2) Government adoption of the Geoweb is enabled or disabled by the level of data verification desired.
3) Geoweb tools currently mismatch with current processes and may require a new approach. Consider that many of these emergent tools are being applied to status quo and existing structures and processes. (ex. city planning procedures).
4) The Geoweb may have a global scope of viewers but hyper-local contributors. Most of the contributors are local even when there is large number of transient persons visiting the location. Related to Nama’s finding in OSM-pride of place sustains contributions. However, others feel it is more about belonging to a community of interest (space), rather that a specific place, dictated by geographic boundaries.
5) Geoweb promises simplicity and little training, the reality is it is complex to develop functional tools and to use them.
6) Volunteer users tend to be of a certain demographic; mode of interaction is hard-wired.

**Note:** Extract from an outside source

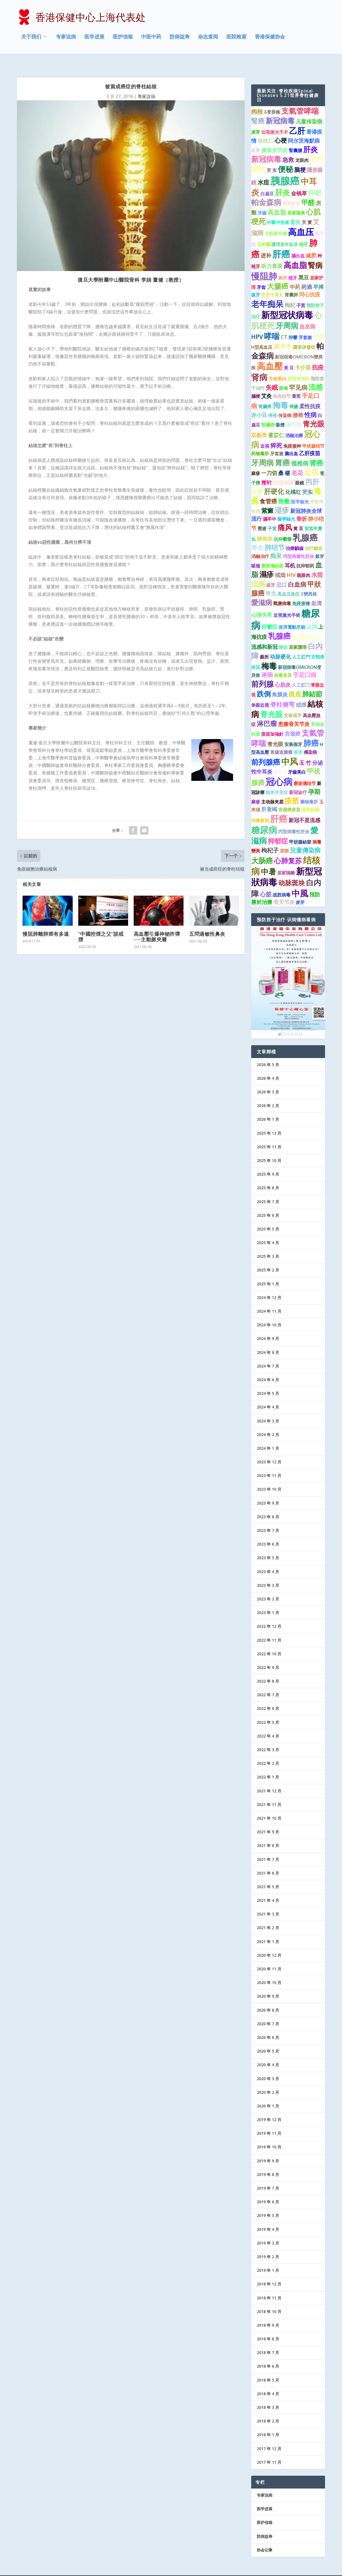  Describe the element at coordinates (266, 147) in the screenshot. I see `新冠病毒 [新冠病毒 (8 项)]` at that location.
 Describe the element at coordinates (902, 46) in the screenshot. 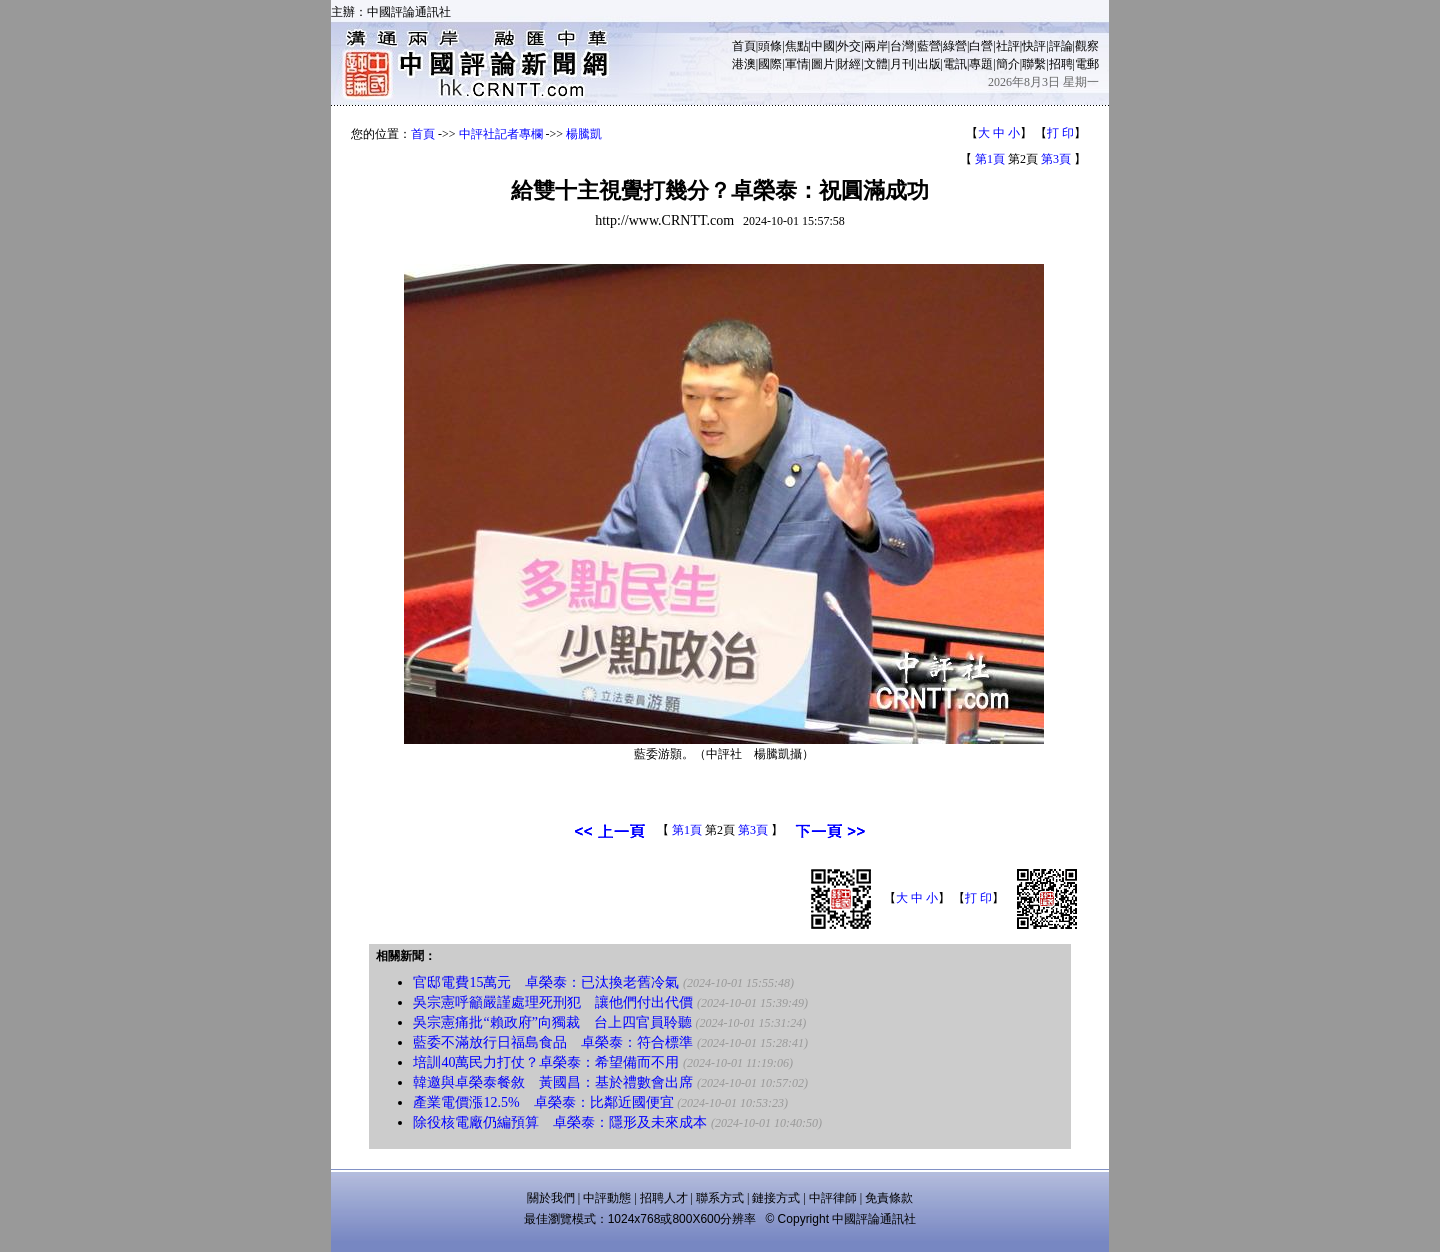 I see `台灣` at that location.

7) There is a need to increase spatial literacy. Geoweb allows for a social network of peer to peer training and current platforms encourage innovation. Reality is many groups require offline training to enable VGI contributions.

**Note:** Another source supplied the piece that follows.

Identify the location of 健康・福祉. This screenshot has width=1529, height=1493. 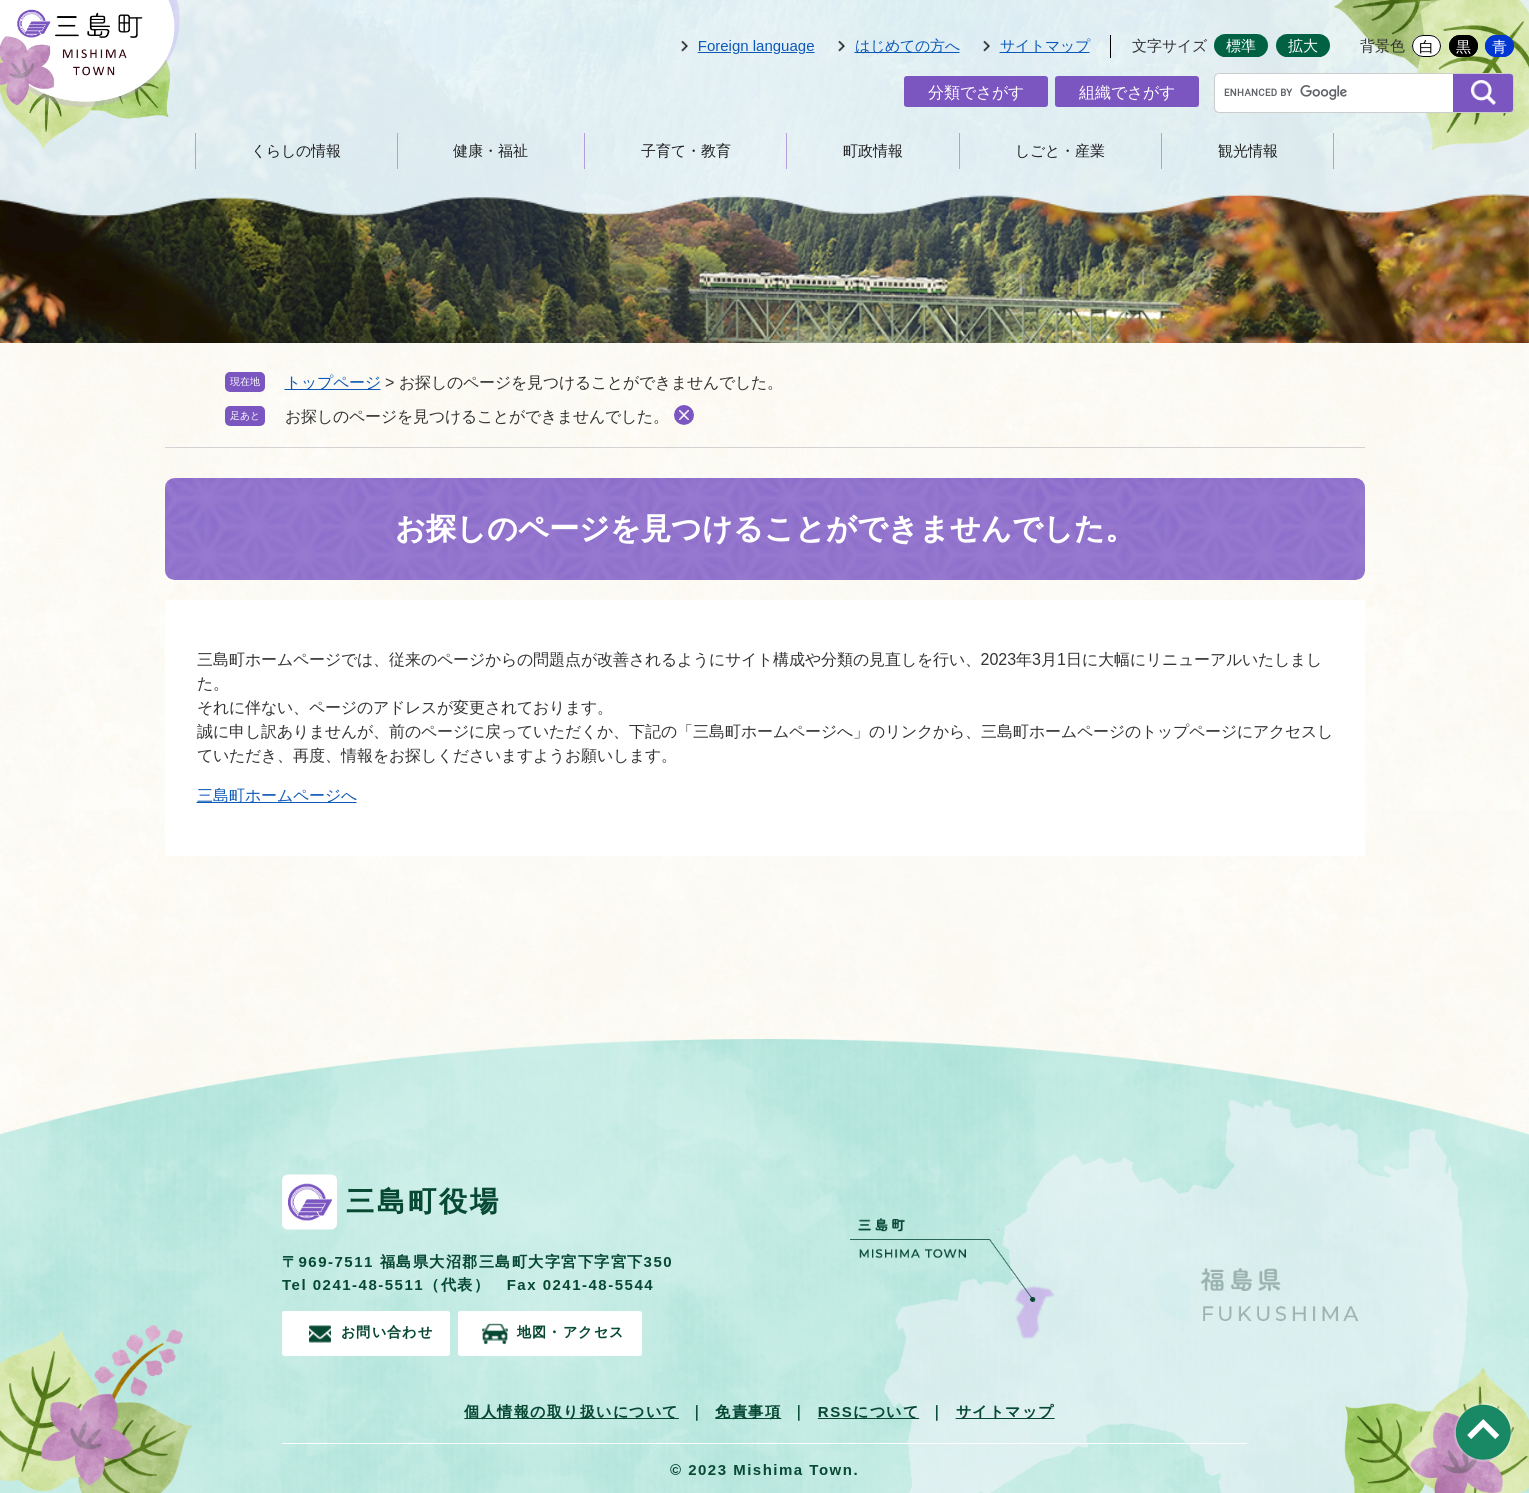 (490, 150).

8) Citizen science needs to be as good as expert science, to be used in decision-making. Attempts to do this include mitigating the approach to VGI, such as identification questions or expert verifications of wildlife sightings (ex. nlnature or biology atlas).

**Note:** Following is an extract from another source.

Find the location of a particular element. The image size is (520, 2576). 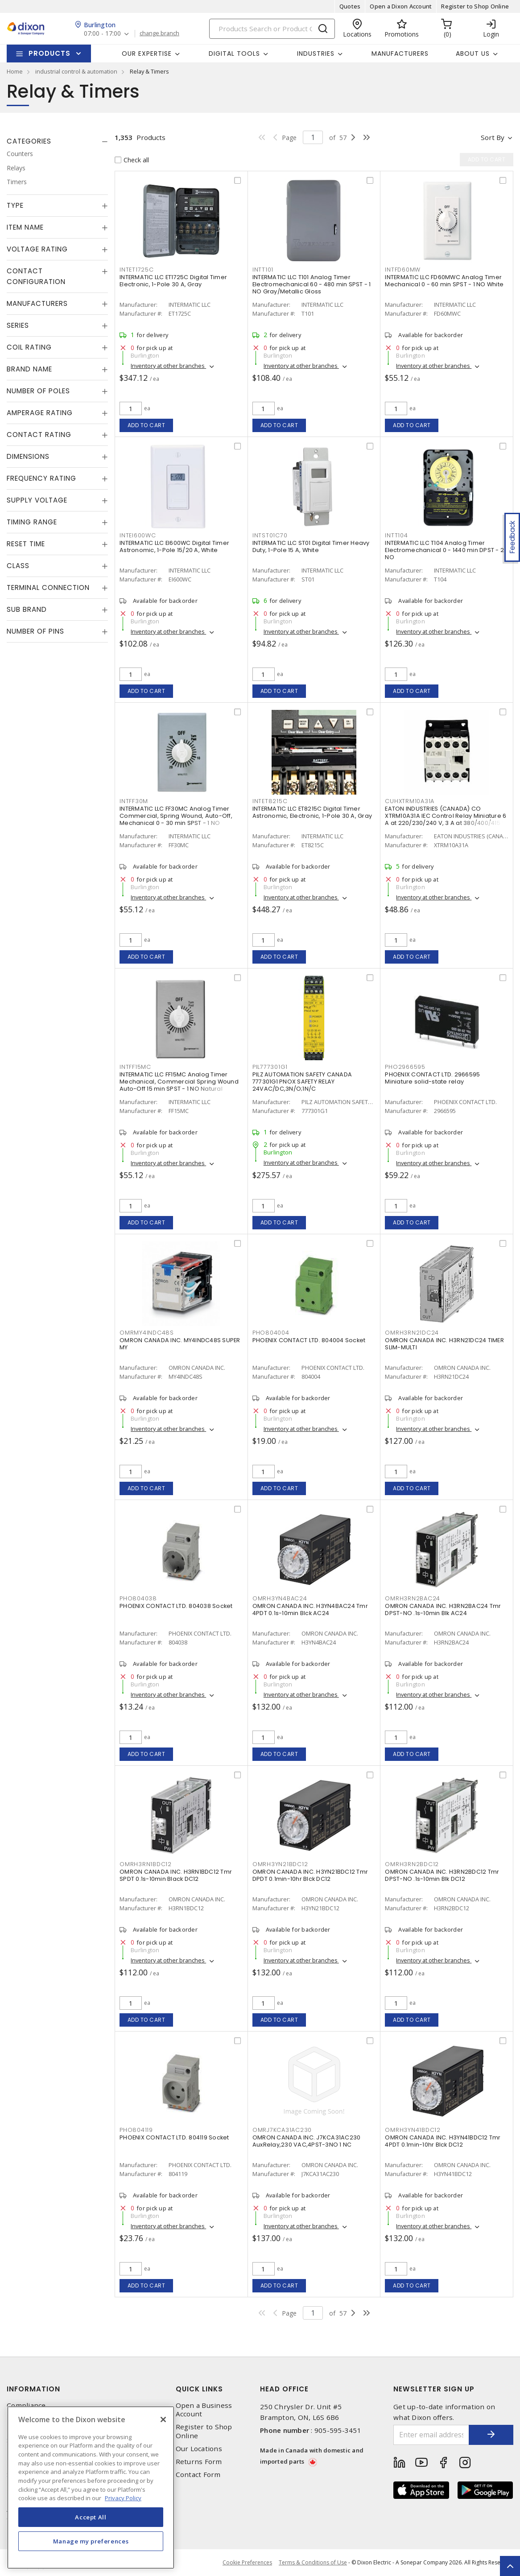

A central priority, identified before the meeting was to establish a publication plan for the year. Day 2 focused on a writing workshop to enable the forming of manuscripts across the team. The themes identified were:
1) Best practices to promote engagement; design principles; outcomes;
lessons learned (e.g. sustainability)
2) Social evolution of projects (e.g. expectations, ownership of users)
3) How do we evaluate tools & projects (methods framework); citizen
"science" on the Geoweb; data quality on the Geoweb.
4) Variations in user communities; who is the user; leadership within
5) Toolbox for addressing challenges in spatial literacy; examples of
when challenges occur.
6) Typology of technological development.
These themes guided the process of developing the paper outlines with the researchers grouped in appropriate authorship teams. Year 3 will continue with follow-up conference calls and work on these publications. It is a busy and exciting year ahead for GEOIDE Team 41.